Do I Qualify? You can receive temporary financial assistance through Unemployment Insurance (UI) if you become unemployed through no fault of your own. That means you didn’t quit, and you weren’t fired for misconduct. Programs vary across the country, though—for example, your state may have provisions if you were forced to leave your job due to a hostile work environment.
How Much Am I Eligible For? Your benefits will likely be based on a percentage of your earnings over a recent 52-week period, but every state has a different maximum. Keep in mind that you must prove that you are actively searching for new employment, and you must report the assistance you receive on your taxes.

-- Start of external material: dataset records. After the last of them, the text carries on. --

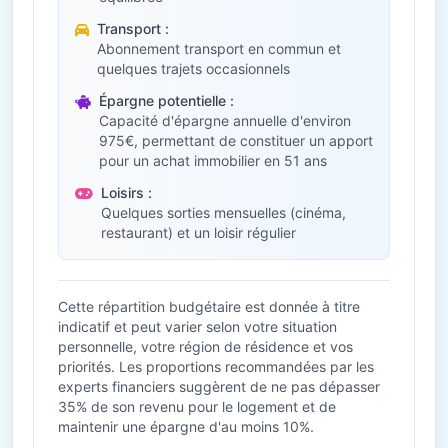
Transport :
Abonnement transport en commun et
quelques trajets occasionnels
Épargne potentielle :
Capacité d'épargne annuelle d'environ
975€, permettant de constituer un apport
pour un achat immobilier en 51 ans
Loisirs :
Quelques sorties mensuelles (cinéma,
restaurant) et un loisir régulier
Cette répartition budgétaire est donnée à titre
indicatif et peut varier selon votre situation
personnelle, votre région de résidence et vos
priorités. Les proportions recommandées par les
experts financiers suggèrent de ne pas dépasser
35% de son revenu pour le logement et de
maintenir une épargne d'au moins 10%.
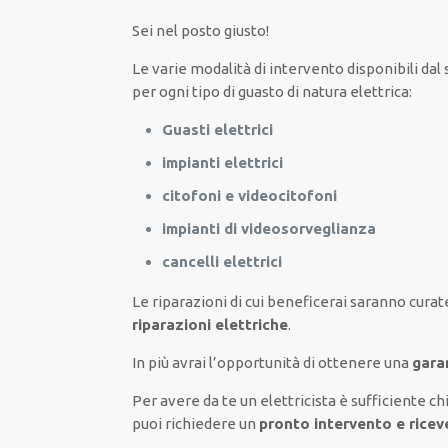
Sei nel posto giusto!
Le
varie
modalità
di
intervento
disponibili
dal 
per
ogni tipo di
guasto
di natura elettrica
:
Guasti elettrici
impianti elettrici
citofoni e videocitofoni
impianti di videosorveglianza
cancelli elettrici
Le riparazioni
di cui beneficerai
saranno
curat
riparazioni elettriche
.
In più avrai
l’opportunità
di
ottenere
una
gara
Per avere
da te
un elettricista
è sufficiente
ch
puoi richiedere un
pronto intervento e rice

How Long Can I Collect? Most unemployment insurance programs last 26 weeks, but again your state may have a different time span. Also, special government programs during economic downturns (such as the COVID-19 pandemic) can extend that coverage period.
Where Do I Start? Right here.
Other Options Besides Unemployment Insurance
Social Security Disability Insurance can be another source of financial assistance, specifically for those who are unable to work due to a disability. Or if you lost your employment or self-employment as a direct result of a major disaster declared by the President of the United States, you could qualify for Disaster Recovery Assistance.
Veterans' Employment and Training Service provides employment and training services to eligible veterans. Also, the Senior Community Service Employment Program is geared toward low-income individuals aged 55 years or older.
Programs for struggling families include the Supplemental Nutrition Assistance Program, which offers food assistance, and Temporary Assistance for Needy Families, giving financial assistance to eligible families with children.
There is a lot more information on the United States Department of Labor website.
Losing your job can be devastating emotionally, but fortunately, these safety nets are there to give you a helping hand while you’re getting back on your feet.